I wonder how you felt when you read this title. Which word shocked you the most? Was it the mention of death? Or was it the cursing?

Photo: Martyn Gorman, re-used under CC license

There is a certain rawness to cursing which cannot be carried across by polite language. Because curses, when unexpected, shock. Just like death: when it happens unexpectedly to someone close to you, it shocks you. And it wouldn’t do the bereft justice; it wouldn’t be kind or loving towards them to sweeten it up with polite words. Saying words such as “A passing is a difficult moment” is plainly repugnant to the pain that the bereft feel. Nearly as bad is “My condolences“: all of these make the suffering an abstract object and simply hide its reality, alongside death’s.

But death that surprises – sudden death: that has the same sort of rawness to it. The kind of shock that makes you go back and check in disbelief. The kind of shock that makes you want not to believe it happened. You are left completely perplexed: why did it happen? How is it fair? Where does that leave… me?

And there’s no answer to give to these questions, none that will bring solace. The promise of a heaven up there somewhere does not bring any form of answer to these questions – it is simply placing hope in a distant future, boxing in our pain with a hope that can never be tested, and with a hope that is, if considered independently of the rest of the promise, incredibly fragile.

So that’s why I picked this title: because I did not want to sugarcoat death into something that “just happens, and life goes on.” And, in more than a way, I think this title sums up perfectly what I want to say about death.

There’s more to that statement, too: death is a bitch. It has been submitted. We can look at death, and it will still bite, but it cannot hurt us – not really: death has lost its sting. This last sentence is far more offensive than the title, though: it appears to say that the pains that people feel at the death of loved ones is imaginary or faked. No, these pains are real.

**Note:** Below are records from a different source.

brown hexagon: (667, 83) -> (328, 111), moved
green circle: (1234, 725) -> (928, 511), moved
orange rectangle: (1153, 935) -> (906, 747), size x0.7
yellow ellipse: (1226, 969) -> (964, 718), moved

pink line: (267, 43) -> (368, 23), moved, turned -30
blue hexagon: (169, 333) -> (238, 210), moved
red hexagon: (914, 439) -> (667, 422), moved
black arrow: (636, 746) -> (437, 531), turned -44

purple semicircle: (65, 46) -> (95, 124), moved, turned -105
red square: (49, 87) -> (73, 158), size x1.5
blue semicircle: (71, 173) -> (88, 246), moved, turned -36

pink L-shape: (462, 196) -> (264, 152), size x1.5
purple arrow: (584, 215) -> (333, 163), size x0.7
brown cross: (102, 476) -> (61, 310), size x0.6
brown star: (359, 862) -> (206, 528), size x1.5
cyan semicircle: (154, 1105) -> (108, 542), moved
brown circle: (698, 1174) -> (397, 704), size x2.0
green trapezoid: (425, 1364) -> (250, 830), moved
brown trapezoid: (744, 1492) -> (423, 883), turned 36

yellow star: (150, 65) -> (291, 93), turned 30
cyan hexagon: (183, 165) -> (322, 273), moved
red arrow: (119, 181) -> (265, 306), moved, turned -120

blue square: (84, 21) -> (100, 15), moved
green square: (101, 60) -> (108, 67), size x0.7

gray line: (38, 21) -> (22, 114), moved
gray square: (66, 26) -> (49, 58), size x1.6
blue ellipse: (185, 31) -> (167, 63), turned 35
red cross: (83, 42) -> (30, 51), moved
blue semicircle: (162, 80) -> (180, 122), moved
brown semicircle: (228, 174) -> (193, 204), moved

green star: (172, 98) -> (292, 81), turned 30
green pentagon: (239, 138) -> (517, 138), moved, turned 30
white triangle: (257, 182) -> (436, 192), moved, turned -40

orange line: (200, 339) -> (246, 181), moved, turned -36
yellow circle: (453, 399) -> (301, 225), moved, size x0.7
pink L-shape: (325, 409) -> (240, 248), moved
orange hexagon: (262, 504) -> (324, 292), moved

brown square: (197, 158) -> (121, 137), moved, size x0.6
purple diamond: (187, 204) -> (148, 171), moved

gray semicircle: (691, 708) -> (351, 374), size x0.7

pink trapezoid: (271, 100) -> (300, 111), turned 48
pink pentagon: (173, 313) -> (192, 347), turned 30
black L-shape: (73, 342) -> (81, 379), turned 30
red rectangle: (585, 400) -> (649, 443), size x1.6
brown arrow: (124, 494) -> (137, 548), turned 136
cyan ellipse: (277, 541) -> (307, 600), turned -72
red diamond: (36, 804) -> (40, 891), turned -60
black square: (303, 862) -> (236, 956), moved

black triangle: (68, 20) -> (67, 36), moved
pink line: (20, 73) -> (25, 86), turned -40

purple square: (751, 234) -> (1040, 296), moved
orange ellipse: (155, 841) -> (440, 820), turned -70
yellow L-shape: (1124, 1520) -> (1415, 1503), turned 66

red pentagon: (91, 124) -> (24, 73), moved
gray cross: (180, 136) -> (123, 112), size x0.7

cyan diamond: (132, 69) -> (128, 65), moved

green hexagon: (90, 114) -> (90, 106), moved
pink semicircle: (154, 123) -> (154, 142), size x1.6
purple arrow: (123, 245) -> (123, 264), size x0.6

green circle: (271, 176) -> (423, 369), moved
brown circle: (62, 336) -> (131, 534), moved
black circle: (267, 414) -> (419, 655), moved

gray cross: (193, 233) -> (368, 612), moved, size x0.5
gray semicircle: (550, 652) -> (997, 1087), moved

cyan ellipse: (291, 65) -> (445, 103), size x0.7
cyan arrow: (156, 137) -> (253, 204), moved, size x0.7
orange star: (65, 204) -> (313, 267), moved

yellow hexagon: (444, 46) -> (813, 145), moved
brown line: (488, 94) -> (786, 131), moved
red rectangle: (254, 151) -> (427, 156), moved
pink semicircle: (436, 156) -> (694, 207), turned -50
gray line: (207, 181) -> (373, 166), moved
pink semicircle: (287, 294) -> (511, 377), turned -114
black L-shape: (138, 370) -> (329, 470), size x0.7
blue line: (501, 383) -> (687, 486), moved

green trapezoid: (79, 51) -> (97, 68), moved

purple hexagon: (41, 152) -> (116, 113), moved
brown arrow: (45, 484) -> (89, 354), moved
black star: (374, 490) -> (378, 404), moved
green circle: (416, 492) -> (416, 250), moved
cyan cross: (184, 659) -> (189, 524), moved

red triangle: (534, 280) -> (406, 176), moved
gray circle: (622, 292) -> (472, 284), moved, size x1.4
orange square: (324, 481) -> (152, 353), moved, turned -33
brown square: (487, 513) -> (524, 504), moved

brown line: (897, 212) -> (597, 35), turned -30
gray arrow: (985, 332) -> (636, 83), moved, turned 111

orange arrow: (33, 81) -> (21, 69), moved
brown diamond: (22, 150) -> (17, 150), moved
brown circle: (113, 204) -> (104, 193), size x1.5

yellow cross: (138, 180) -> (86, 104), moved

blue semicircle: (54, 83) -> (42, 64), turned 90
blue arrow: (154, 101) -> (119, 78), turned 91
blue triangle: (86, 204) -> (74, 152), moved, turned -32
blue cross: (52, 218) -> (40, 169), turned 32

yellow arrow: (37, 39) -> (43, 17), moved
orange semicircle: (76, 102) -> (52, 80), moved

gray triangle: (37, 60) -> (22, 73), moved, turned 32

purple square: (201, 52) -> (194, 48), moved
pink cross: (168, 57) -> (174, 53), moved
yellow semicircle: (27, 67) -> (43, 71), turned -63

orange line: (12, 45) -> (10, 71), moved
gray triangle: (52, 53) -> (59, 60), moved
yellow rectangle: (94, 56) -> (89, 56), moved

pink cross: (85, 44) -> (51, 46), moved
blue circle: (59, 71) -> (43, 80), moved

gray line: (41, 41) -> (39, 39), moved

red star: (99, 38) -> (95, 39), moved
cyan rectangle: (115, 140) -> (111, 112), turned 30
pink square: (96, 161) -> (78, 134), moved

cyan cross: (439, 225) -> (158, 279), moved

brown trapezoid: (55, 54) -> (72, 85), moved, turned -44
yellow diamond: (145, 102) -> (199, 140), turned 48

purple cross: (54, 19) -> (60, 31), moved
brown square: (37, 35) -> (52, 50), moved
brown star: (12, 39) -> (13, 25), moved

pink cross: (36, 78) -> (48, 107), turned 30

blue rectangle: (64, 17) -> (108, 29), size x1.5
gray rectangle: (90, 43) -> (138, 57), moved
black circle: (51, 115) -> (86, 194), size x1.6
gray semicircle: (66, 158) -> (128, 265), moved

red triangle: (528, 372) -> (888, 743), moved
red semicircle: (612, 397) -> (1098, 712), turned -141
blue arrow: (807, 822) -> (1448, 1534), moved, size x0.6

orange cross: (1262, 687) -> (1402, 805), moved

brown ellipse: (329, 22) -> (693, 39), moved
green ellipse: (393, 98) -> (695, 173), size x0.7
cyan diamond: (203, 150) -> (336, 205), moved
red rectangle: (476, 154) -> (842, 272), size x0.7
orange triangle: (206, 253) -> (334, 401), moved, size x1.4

But their truth is passing. See, the main stinging power of death is that it reminds us that we’re not in control. But death is not the victor; death is not the one in control; and neither are we. We don’t own our lives. The things that make us feel secure are just passing, transient illusions; until we realise they are not for us to hold on to. In giving ourselves over to the One who saves, we can see death for the submitted bitch it truly is; and that has the power to comfort.

And once death has lost its sting, we enjoy life eternal, and we enjoy it now.

Note: for any friends who may worry after reading this, I want to make abundantly clear that I did not personally suffer a bereavement. But I was told of someone getting run over and the pain was so visible it was impossible not to be moved.